Marzia Varettoni, MD-Fondazione Italiana Linfomi Onlus (FIL), Alessandria, Italy. (Project Period 10/15/2017 – 10/15/2019). $400,000. Sponsored by: Elting Family Research Fund of the IWMF. TITLE: NON-INVASIVE DIAGNOSTICS AND MONITORING OF MRD [MINIMAL RESIDUAL DISEASE] AND CLONAL EVOLUTION OF WALDENSTRÖM’S MACROGLOBULINEMIA.
[This project falls under the IWMF-LLS Strategic Research Roadmap Initiative. Dr. Varettoni hypothesizes that a reliable diagnosis, as well as the differentiation of IgM-MGUS from WM, may be done in the clinical setting without the need for invasive procedures such as bone marrow or lymph node biopsies.

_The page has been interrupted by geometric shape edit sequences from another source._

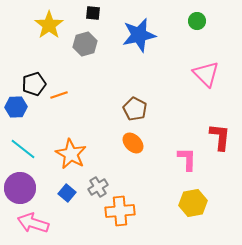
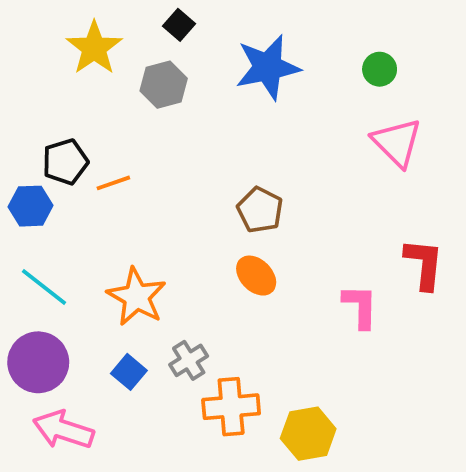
black square: (93, 13) -> (179, 25), turned 35
green circle: (197, 21) -> (380, 69), moved
yellow hexagon: (193, 203) -> (308, 434), moved

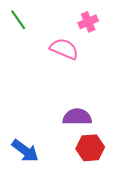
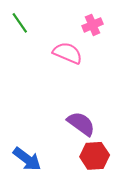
purple semicircle: (77, 117) -> (81, 124), turned 36

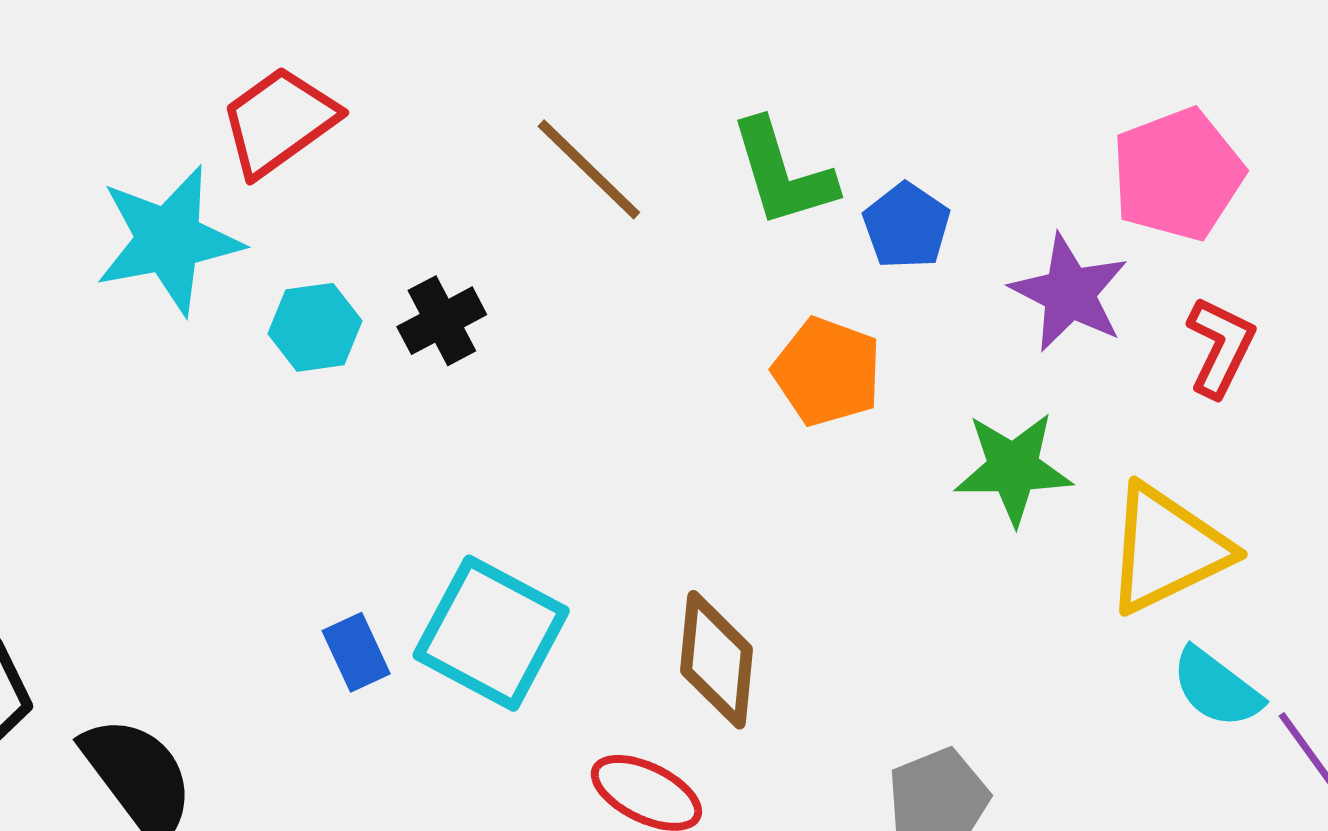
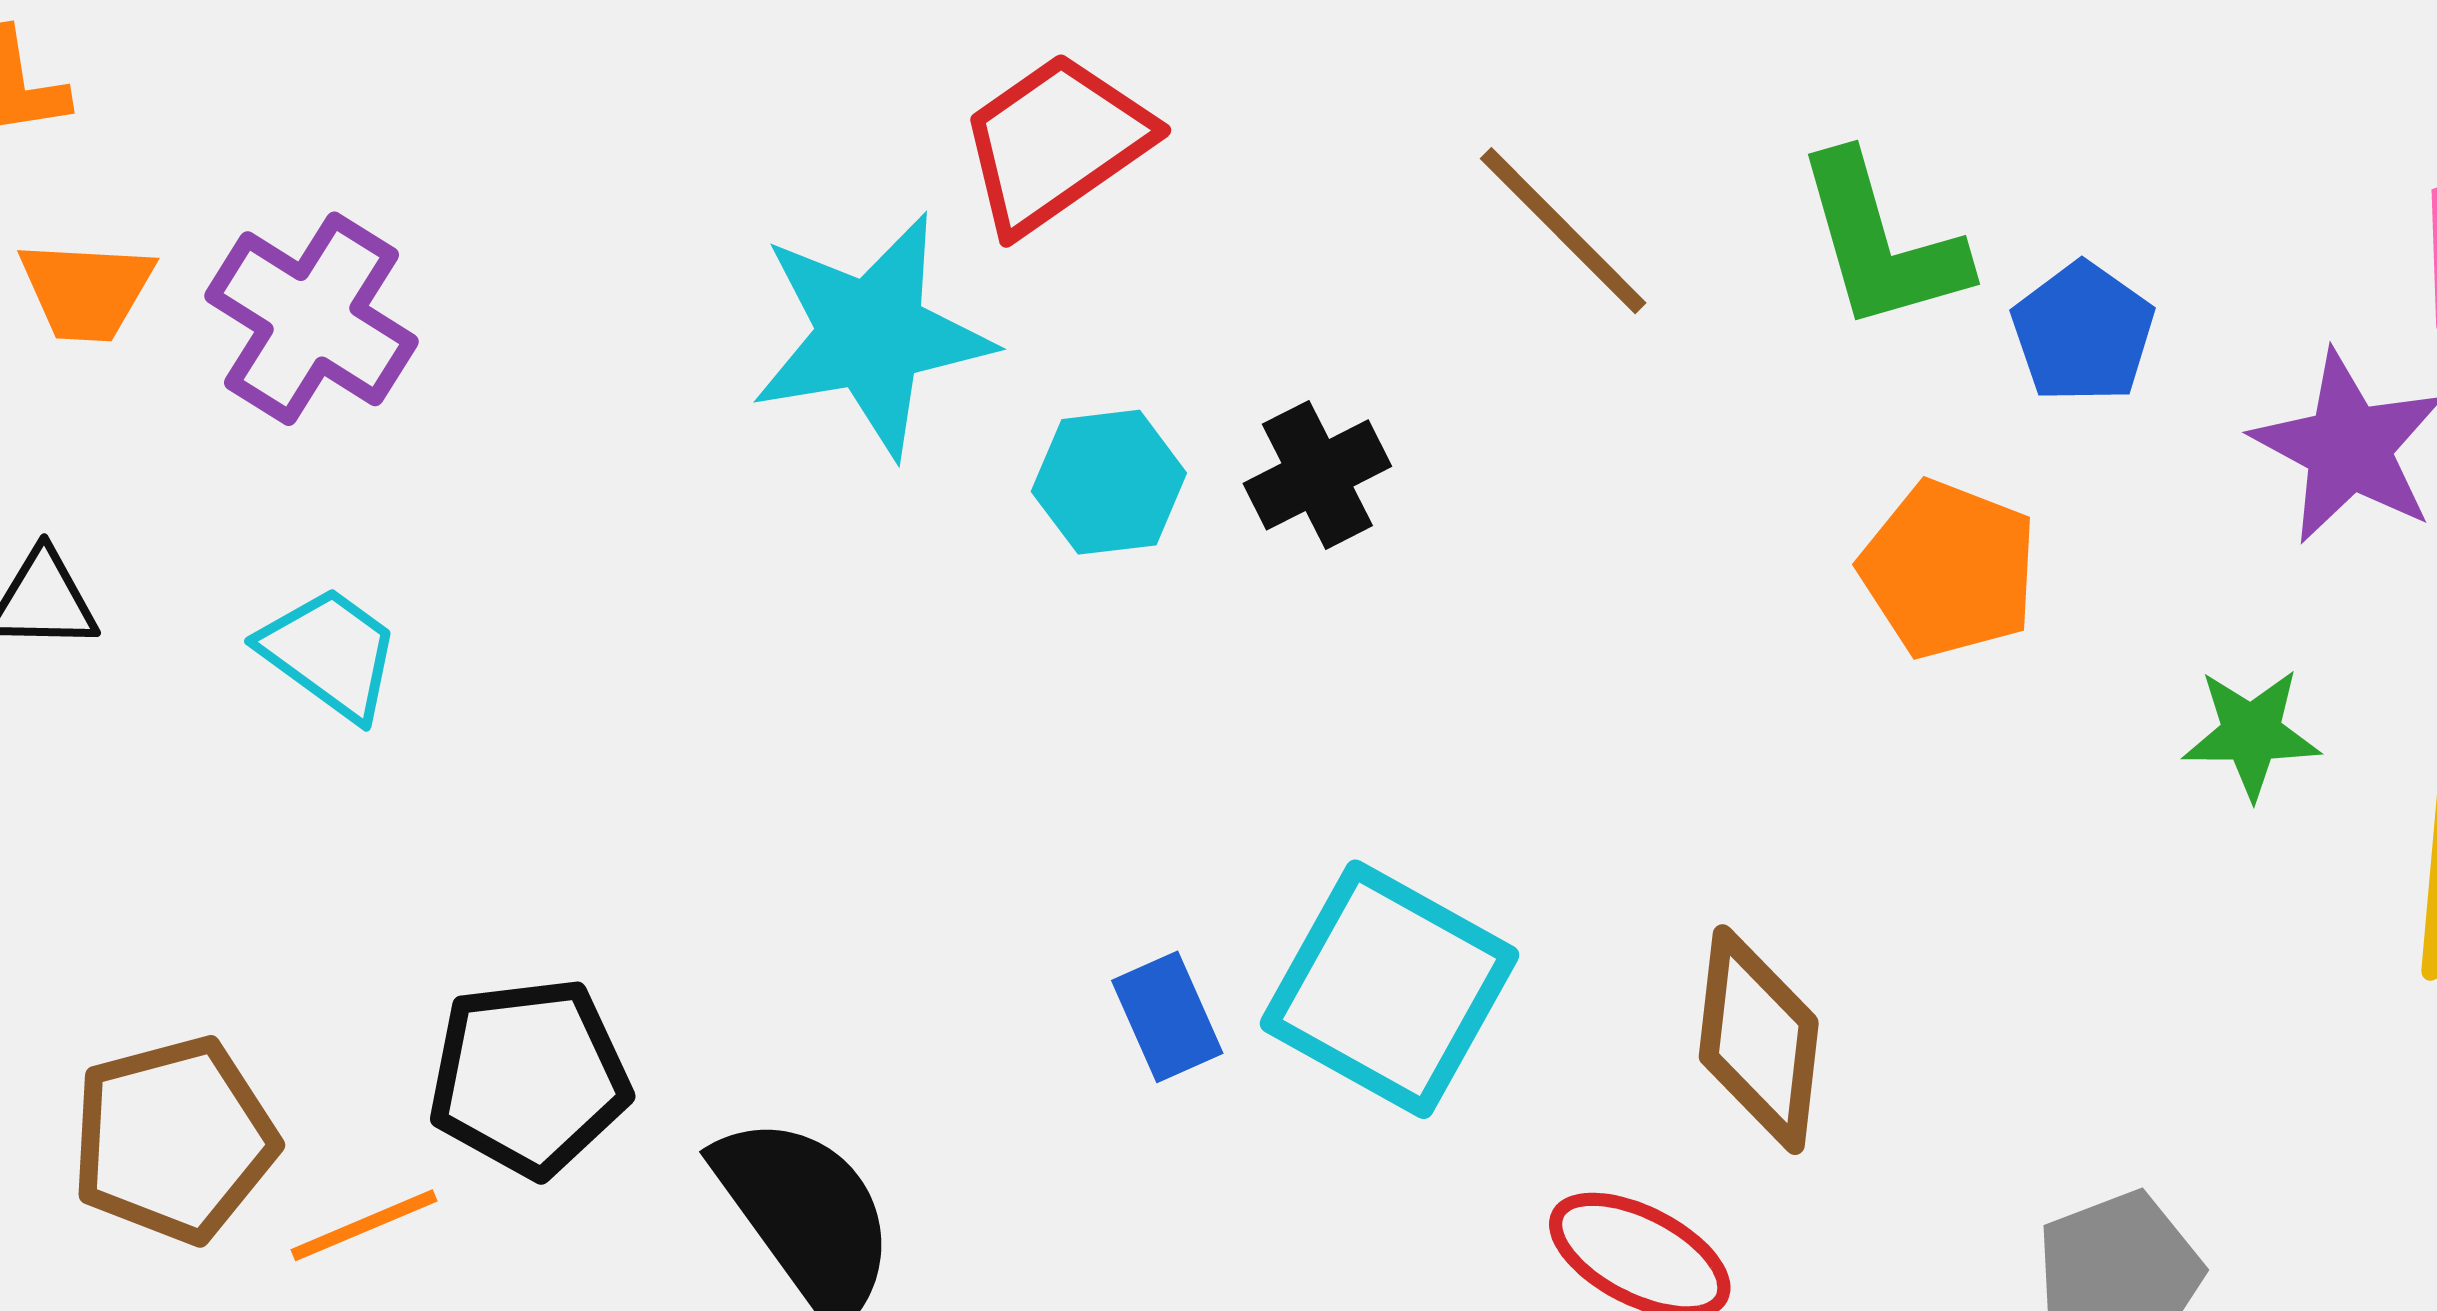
green star: (1013, 468) -> (2251, 733), size x0.7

She also suggests that the assessment of minimal residual disease (MRD) is feasible in WM, that MRD can predict relapse in WM patients receiving therapy, and that this assessment can be performed on both bone marrow and peripheral blood samples. Dr. Varettoni also proposes that the dynamics of clonal evolution in WM can be monitored in bone marrow and peripheral blood and can potentially guide a tailored treatment choice.]

Sherie Morrison, PhD– David Geffen School of Medicine, University of California, Los Angeles, CA, USA. (Project Period 9/15/2017 – 9/15/2019). $400,000. Sponsored by: Elting Family Research Fund of the IWMF. TITLE: NOVEL ANTIBODY-TARGETED INTERFERONS IN COMBINATORIAL THERAPIES FOR WALDENSTROM’S MACROGLOBULINEMIA
[This project falls under the IWMF-LLS Strategic Research Roadmap Initiative. Interferons are cell proteins with a broad spectrum of anti-cancer activities and have been used for cancer treatment. But to date, the side effects associated with interferon have limited its use as a therapeutic agent. By fusing an interferon with a targeted antibody, Dr. Morrison suggests that the interferon can be made more effective without resulting in systemic toxicity. Dr. Morrison proposes to determine the efficacy of antibody-IFN fusion proteins for the treatment of WM. She will compare 8 different fusion proteins, as single agents and in combinations, in the laboratory and then test these fusion proteins in mice engrafted with WM cell lines. She will also determine if IFN fusion proteins can synergize with the established WM therapies bortezomib and ibrutinib.]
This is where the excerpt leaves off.